Renault has promised to "work much harder" to link its new F1 team, launched today in Paris, with its Renaultsport road car range. The performance car sub-brand, which is the biggest of its kind in Europe, is now looking to China and emerging car markets for further growth.
Renault chairman and chief executive Carlos Ghosn revealed today at an unveiling ceremony at the team's technology centre on the south-western outskirts of Paris that Renault's high-performance division would split into two co-operative parts, Renault Sport Racing and Renault Sport Cars, with the straightforward aim of increasing worldwide brand awareness and sales of cars.
Renault Sport Cars, which has been concentrating recently on increasing the global reach and the appeal of its cars, is now responsible for the GT versions the Mégane, Clio and Twingo (due later this year). Renault's F1 return coincides with an increase in performance road car development funding, says Ghosn.

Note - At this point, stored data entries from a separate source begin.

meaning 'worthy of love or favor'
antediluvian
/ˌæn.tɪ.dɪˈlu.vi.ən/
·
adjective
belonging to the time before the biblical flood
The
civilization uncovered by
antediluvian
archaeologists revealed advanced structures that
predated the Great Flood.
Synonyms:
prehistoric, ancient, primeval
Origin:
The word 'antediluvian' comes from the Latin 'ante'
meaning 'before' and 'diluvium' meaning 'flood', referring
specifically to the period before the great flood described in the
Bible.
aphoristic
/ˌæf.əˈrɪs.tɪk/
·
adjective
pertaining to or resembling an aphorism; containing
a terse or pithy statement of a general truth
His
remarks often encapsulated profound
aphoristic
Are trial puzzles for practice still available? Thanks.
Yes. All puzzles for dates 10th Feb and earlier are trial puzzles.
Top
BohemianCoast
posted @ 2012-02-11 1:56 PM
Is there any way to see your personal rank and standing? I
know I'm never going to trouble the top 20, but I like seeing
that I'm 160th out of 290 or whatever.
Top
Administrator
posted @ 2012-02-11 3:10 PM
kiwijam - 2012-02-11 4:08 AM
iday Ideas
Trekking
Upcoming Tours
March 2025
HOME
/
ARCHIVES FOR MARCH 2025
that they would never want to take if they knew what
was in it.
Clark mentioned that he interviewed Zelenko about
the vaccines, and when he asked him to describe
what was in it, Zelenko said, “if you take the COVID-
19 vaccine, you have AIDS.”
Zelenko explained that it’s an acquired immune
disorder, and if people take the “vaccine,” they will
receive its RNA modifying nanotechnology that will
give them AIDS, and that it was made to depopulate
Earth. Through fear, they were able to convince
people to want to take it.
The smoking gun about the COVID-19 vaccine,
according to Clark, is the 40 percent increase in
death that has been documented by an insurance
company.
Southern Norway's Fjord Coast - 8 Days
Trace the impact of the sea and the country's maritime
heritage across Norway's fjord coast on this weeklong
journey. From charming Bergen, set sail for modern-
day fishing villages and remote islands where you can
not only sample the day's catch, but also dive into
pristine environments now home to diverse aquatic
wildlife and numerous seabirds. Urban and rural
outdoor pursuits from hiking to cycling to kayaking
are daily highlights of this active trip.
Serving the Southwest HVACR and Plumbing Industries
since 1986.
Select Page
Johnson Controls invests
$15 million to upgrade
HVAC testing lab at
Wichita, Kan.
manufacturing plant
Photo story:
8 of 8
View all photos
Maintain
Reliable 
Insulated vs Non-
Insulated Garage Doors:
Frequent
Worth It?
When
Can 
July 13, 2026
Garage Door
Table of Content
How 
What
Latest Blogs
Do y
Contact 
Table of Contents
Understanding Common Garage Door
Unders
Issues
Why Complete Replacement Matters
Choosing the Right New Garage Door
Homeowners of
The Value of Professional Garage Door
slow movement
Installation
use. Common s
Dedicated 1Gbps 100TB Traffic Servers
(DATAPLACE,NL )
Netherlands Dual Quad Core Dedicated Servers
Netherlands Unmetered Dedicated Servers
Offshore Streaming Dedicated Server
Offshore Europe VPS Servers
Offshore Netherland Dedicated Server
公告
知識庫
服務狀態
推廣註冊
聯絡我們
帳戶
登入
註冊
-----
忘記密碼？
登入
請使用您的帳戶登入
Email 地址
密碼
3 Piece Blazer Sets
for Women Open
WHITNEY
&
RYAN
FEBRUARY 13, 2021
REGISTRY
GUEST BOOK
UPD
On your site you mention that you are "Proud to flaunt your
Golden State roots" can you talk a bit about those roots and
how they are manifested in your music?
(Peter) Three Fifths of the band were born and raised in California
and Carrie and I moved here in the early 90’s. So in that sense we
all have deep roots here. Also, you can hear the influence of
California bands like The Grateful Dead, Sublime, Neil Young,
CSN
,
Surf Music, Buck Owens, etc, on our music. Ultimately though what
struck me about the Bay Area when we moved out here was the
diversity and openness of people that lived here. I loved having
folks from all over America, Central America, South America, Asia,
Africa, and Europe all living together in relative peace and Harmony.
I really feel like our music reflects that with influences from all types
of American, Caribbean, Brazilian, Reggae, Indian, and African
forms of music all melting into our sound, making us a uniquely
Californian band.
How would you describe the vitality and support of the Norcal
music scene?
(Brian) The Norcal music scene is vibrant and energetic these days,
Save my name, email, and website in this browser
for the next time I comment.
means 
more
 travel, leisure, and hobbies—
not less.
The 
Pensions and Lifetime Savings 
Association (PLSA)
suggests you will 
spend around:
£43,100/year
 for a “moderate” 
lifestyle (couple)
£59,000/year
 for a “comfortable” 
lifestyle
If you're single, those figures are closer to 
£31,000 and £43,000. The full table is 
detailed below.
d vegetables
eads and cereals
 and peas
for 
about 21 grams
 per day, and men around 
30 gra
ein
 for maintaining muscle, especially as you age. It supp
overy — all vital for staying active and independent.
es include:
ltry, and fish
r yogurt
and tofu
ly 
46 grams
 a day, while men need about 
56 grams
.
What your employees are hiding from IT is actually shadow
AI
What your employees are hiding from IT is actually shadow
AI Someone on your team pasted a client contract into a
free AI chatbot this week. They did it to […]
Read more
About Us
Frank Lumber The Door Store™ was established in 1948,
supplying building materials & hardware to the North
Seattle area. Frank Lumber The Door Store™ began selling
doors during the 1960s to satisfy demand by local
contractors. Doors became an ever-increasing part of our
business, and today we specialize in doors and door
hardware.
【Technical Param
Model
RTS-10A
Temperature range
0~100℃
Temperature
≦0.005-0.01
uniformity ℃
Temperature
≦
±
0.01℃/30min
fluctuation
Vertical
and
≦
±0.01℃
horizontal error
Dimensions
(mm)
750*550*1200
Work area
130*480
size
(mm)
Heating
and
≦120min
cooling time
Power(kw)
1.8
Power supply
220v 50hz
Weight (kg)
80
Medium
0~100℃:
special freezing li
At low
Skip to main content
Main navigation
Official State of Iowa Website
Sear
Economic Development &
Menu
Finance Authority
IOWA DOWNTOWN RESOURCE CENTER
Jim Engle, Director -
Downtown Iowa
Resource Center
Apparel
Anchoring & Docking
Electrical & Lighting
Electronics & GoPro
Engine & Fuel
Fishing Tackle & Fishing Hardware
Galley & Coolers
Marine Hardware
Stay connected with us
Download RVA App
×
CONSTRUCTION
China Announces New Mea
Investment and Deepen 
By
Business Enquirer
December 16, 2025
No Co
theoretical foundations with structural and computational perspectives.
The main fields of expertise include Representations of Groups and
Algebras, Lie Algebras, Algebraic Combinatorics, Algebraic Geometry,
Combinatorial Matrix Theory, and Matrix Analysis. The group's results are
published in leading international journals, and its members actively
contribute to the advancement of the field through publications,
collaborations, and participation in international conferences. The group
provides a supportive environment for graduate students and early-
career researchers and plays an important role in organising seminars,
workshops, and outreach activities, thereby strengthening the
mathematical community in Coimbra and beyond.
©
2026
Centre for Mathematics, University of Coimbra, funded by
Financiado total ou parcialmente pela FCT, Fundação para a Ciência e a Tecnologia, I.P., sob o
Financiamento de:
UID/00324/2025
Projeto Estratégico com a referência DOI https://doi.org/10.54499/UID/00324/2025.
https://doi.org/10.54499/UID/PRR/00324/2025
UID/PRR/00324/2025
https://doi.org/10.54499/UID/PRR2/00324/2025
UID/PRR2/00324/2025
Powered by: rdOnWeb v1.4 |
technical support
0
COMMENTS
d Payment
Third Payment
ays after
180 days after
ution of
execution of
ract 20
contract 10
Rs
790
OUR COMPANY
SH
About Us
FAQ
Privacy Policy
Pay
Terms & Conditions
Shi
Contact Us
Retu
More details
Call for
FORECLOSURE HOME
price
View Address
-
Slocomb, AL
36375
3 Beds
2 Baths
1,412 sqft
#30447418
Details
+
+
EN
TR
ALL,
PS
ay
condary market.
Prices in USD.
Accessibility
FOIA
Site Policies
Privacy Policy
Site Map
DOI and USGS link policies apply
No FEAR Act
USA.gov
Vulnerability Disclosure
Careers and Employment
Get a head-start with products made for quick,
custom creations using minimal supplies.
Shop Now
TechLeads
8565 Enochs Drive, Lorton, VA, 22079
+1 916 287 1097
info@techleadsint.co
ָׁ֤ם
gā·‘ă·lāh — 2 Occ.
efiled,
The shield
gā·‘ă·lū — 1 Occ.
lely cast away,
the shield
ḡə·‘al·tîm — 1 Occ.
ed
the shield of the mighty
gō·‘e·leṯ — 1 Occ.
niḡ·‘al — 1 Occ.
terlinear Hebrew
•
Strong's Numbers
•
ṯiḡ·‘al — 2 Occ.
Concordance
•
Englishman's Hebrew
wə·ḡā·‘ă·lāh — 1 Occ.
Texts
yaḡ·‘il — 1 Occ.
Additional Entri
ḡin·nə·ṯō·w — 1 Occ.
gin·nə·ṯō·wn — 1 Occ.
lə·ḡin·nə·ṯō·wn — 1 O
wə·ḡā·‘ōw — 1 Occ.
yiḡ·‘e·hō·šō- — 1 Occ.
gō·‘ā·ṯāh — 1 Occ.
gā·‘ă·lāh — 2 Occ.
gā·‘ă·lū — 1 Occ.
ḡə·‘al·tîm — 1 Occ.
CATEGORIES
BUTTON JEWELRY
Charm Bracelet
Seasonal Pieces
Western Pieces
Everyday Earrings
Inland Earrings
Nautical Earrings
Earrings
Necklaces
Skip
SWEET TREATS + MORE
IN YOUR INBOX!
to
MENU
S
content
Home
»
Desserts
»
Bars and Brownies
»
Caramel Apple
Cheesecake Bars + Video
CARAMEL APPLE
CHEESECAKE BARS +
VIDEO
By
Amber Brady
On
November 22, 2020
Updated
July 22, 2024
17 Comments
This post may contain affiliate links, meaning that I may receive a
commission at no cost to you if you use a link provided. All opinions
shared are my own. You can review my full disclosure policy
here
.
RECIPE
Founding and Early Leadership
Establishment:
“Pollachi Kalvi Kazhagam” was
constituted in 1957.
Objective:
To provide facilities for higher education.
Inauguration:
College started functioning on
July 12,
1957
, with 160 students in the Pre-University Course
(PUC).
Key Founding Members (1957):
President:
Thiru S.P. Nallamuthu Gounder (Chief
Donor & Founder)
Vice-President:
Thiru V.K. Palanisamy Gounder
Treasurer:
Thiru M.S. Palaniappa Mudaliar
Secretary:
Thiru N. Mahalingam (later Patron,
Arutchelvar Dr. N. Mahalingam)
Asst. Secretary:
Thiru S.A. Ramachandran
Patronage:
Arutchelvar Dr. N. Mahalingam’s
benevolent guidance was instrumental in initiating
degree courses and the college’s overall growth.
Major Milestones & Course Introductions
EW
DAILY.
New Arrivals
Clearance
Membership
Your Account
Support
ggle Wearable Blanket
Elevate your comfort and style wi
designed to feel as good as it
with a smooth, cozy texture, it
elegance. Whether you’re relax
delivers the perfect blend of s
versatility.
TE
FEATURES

Renault Sport will “develop its international footprint, brand appeal and portfolio growth”, according to a statement from the French manufacturer, raising the probability of more of Renault’s standard products getting performance makeovers. Last year Autocar reported on plans to develop hot versions of the Captur and Kadjar crossovers.
Another growth area for Renault Sport Cars could be in models adopting the aggressive styling and upgraded kit of the performance models without having the full range of driving enhancements. This kind of approach is said to go down very well in emerging markets.
Renault Sport Cars boss Patrice Ratti explained that the F1 exposure would be a "great boost" for his road car business, especially in its quest for wider international sales. It is targeting growth in markets such as China, India and Brazil and wants such nations to account for 50% of Renault Sport sales by the end of the decade.
"In 2010 we sold only two per cent of [Renault Sport] cars outside Europe - this year we should hit 40%," he said. "Our doubled R&D budget - between 2014 and 2018 - is part of a co-ordinated plan to expand our export markets and double our sales in the same period.
"At the end of 2018 we expect to be selling 70,000 cars, double what we did in 2014, if you count the GT range. It's a big business. The UK is currently our third market, behind France and Australia. At the moment Australia and the UK are almost level pegging. Germany is fourth."
Ghosn described the marketing opportunity of F1 - the chance to sell cars to its 450 million-strong worldwide audience – as "the main reason" the company is coming back in such a big way.
Renault, which has supplied engines to Red Bull, Lotus, Caterham and Toro Rosso since the current hybrid engine formula was announced in 2013, acquired the whole Lotus team late last year and will now compete under its own banner, Renault Sport F1, as well as continuing to supply Red Bull's engines (badged TAG) for one more season.
The team's overall technical boss is Bob Bell, who returns to Renault after three years with Mercedes-Benz. He has the task of improving the partnership between the engine team at Viry, south of Paris, and the chassis team in the HQ at Enstone, Oxfordshire, which was Renault F1's HQ in a previous life. Bell acknowledges that Viry "needs TLC" and characterises the 2016 season as a year of rebuilding.
"It's about building for the future," said Bell. "We are playing the long game."
Renault's drivers this year will be ex-McLaren driver Kevin Magnussen, who replaces the Venezuelan Pastor Maldonado (who is rumoured not to have delivered substantial promised funds to the team), and Britain's Jolyon Palmer, son of circuit boss and former F1 star Jonathan Palmer, who will have his first season as a regular F1 driver.